Ben Zobrist (.275/.366/.538, 157 OPS+)
Cameron Maybin (.266/.337/.429, 119 OPS+)
The Common Man is very excited that he can crow a little bit here. He loved the Maybin deal for the Padres this offseason, and suggested that he could blossom into one of the best players in baseball if his offense could catch up to his defense. The down numbers are misleading, but after all, he plays half his games in Petco Park. He is still only 24 and cheap. As is Hundley and Headley. And Anthony Rizzo too. The future is bright.
But not everyone suffers because of the drop in offense. Some of these pitchers look terrific by the standards we’re used to, but have actually been a burden for their teams to overcome. For instance:
Wade Davis (4-4, 3.47, 106 ERA+, 1.00 K/BB ratio)
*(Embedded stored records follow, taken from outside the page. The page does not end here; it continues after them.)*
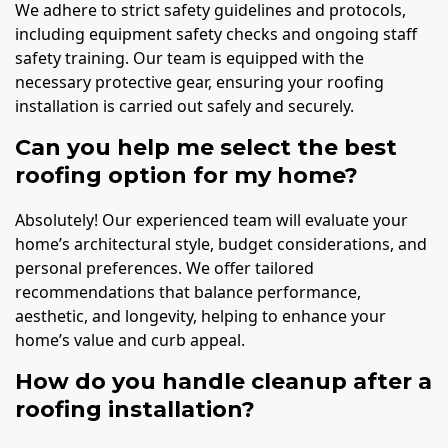
We adhere to strict safety guidelines and protocols,
including equipment safety checks and ongoing staff
safety training. Our team is equipped with the
necessary protective gear, ensuring your roofing
installation is carried out safely and securely.
Can you help me select the best
roofing option for my home?
Absolutely! Our experienced team will evaluate your
home’s architectural style, budget considerations, and
personal preferences. We offer tailored
recommendations that balance performance,
aesthetic, and longevity, helping to enhance your
home’s value and curb appeal.
How do you handle cleanup after a
roofing installation?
There is no way around the notion that Wade Davis has been incredibly lucky. He has 26 walks and 26 strikeouts in 57 innings. That’s Charlie Morton territory. But Charlie Morton has a huge groundball rate, which Davis does not have. In fact, just one-third of Davis’ balls in play are hit on the ground. He’s survived because most of the fly balls he’s allowed have been caught by Tampa’s incredible outfield defense, and those that have gone over the fence have almost exclusively been solo shots. And because The Trop is playing like an extreme pitchers park so far in 2011, akin to Petco Park over the past three seasons.
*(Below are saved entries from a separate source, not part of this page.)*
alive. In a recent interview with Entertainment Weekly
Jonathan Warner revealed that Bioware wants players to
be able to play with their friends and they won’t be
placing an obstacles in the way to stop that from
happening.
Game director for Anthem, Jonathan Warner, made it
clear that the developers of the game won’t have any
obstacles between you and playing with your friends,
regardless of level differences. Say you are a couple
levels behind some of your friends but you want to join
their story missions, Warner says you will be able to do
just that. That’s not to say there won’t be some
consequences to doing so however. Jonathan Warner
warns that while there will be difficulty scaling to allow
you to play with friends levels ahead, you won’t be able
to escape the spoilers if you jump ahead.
Dustin Moseley (1-6, 3.40, 101 ERA+, 1.56 K/BB ratio)
Speaking of Petco, you can be forgiven if you thought that Dustin Moseley had suddenly discovered how to pitch. He’s certainly been the victim of hard luck in 2011, but his 4.25 K/9 belies the fact that he simply cannot get enough batters out on his own to remain successful. He’s not an extreme ground-baller, and Petco helps mask some of the ineffectiveness and keep the fly balls in the park. Look for regression going forward.
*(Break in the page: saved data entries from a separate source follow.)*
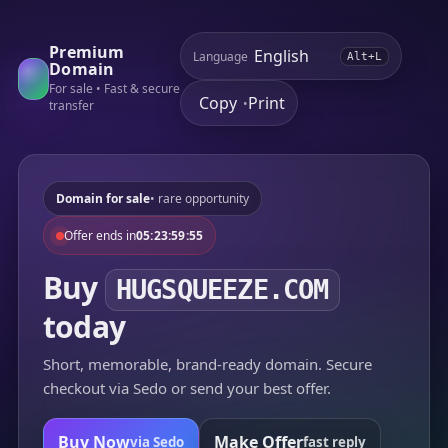
Premium
Language
Alt+L
Domain
For sale • Fast & secure
Copy
Print
•
transfer
Domain for sale
• rare opportunity
Offer ends in
05:23:59:55
Buy
HUGSQUEEZE.COM
today
Short, memorable, brand-ready domain. Secure
checkout via Sedo or send your best offer.
Buy Now
Make Offer
via Sedo
fast reply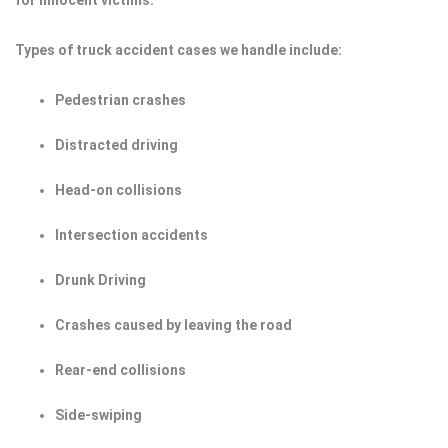
for innocent victims.
Types of truck accident cases we handle include:
Pedestrian crashes
Distracted driving
Head-on collisions
Intersection accidents
Drunk Driving
Crashes caused by leaving the road
Rear-end collisions
Side-swiping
Brad Penny (4-3, 4.11, 95 ERA+, 1.35 K/BB ratio)
Penny has reinvented himself as a groundballer over the last two years, thanks to Dave Duncan’s help, but his K/9 has fallen off to a completely unacceptable 3.6, which is just barely higher than his walk rate. The ERA would have been lauded in past years, but is actually below average for the level of offense in the league and Penny’s park. The .251 BABIP is also helping to mask some of the decline. This could get ugly fast. Well, pitching wise, anyway. He seems to be doing ok in his personal life.
It will be fun to watch how these, and other, players are portrayed as the season drags on. It's hard to change perceptions and notions that have become ingrained in our analysis, but we will have to adjust our expectations as we contemplate the futures of players like Bourjos, Maybin, and Moseley, and the historical place of players like Rollins and Zobrist.